- Claremont Township, Minnesota Location within the state of Minnesota Claremont Township, Minnesota Claremont Township, Minnesota (the United States)
- Coordinates: 44°3′33″N 92°58′31″W﻿ / ﻿44.05917°N 92.97528°W
- Country: United States
- State: Minnesota
- County: Dodge

Area
- • Total: 34.9 sq mi (90.3 km^{2})
- • Land: 34.8 sq mi (90.1 km^{2})
- • Water: 0.039 sq mi (0.1 km^{2})
- Elevation: 1,266 ft (386 m)

Population (2000)
- • Total: 468
- • Density: 13/sq mi (5.2/km^{2})
- Time zone: UTC-6 (Central (CST))
- • Summer (DST): UTC-5 (CDT)
- ZIP code: 55924
- Area code: 507
- FIPS code: 27-11584
- GNIS feature ID: 0663805

= Claremont Township, Dodge County, Minnesota =

Claremont Township is a township in Dodge County, Minnesota, United States. The population was 468 at the 2000 census.
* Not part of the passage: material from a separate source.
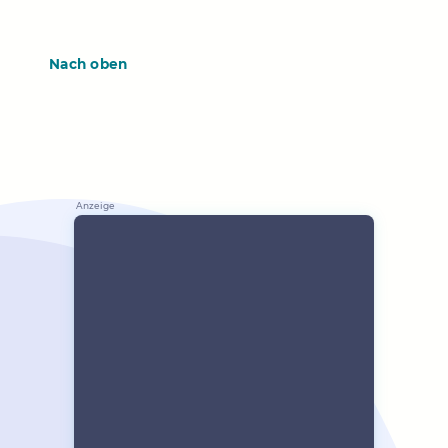
Nach oben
Claremont Township was organized in 1858. It was named after Claremont, New Hampshire.

==Geography==
According to the United States Census Bureau, the township has a total area of 34.8 sqmi, of which 34.8 sqmi is land and 0.1 sqmi (0.14%) is water.

==Demographics==
As of the census of 2000, there were 468 people, 157 households, and 135 families residing in the township. The population density was 13.4 PD/sqmi. There were 161 housing units at an average density of 4.6 /sqmi. The racial makeup of the township was 97.86% White, 0.21% Asian, 1.50% from other races, and 0.43% from two or more races. Hispanic or Latino of any race were 2.35% of the population.

There were 157 households, out of which 43.9% had children under the age of 18 living with them, 79.0% were married couples living together, 5.7% had a female householder with no husband present, and 14.0% were non-families. 12.1% of all households were made up of individuals, and 2.5% had someone living alone who was 65 years of age or older. The average household size was 2.94 and the average family size was 3.18.
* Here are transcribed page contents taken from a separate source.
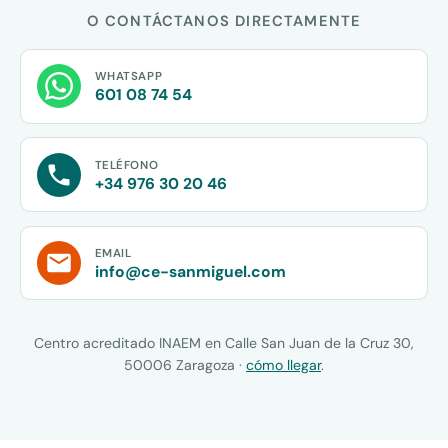
O CONTÁCTANOS DIRECTAMENTE
WHATSAPP
601 08 74 54
TELÉFONO
+34 976 30 20 46
EMAIL
info@ce-sanmiguel.com
Centro acreditado INAEM en Calle San Juan de la Cruz 30,
50006 Zaragoza ·
cómo llegar
.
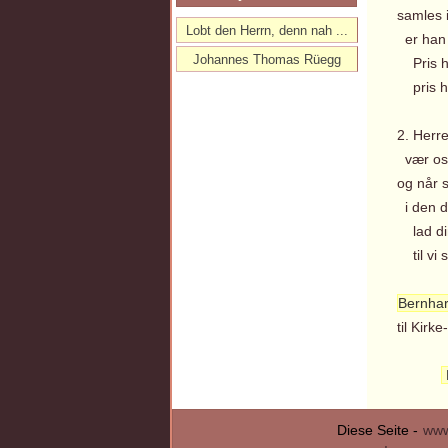
samles i
Lobt den Herrn, denn nah ...
er han m
Johannes Thomas Rüegg
Pris ha
pris ha
2. Herre
vær os 
og når 
i den d
lad din
til vi se
Bernha
til Kir
Diese Seite -
www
In the township the population was spread out, with 28.4% under the age of 18, 9.2% from 18 to 24, 30.1% from 25 to 44, 22.2% from 45 to 64, and 10.0% who were 65 years of age or older. The median age was 36 years. For every 100 females, there were 122.9 males. For every 100 females age 18 and over, there were 120.4 males.

The median income for a household in the township was $63,125, and the median income for a family was $64,167. Males had a median income of $38,068 versus $27,125 for females. The per capita income for the township was $20,532. About 4.3% of families and 6.3% of the population were below the poverty line, including 6.2% of those under age 18 and none of those age 65 or over.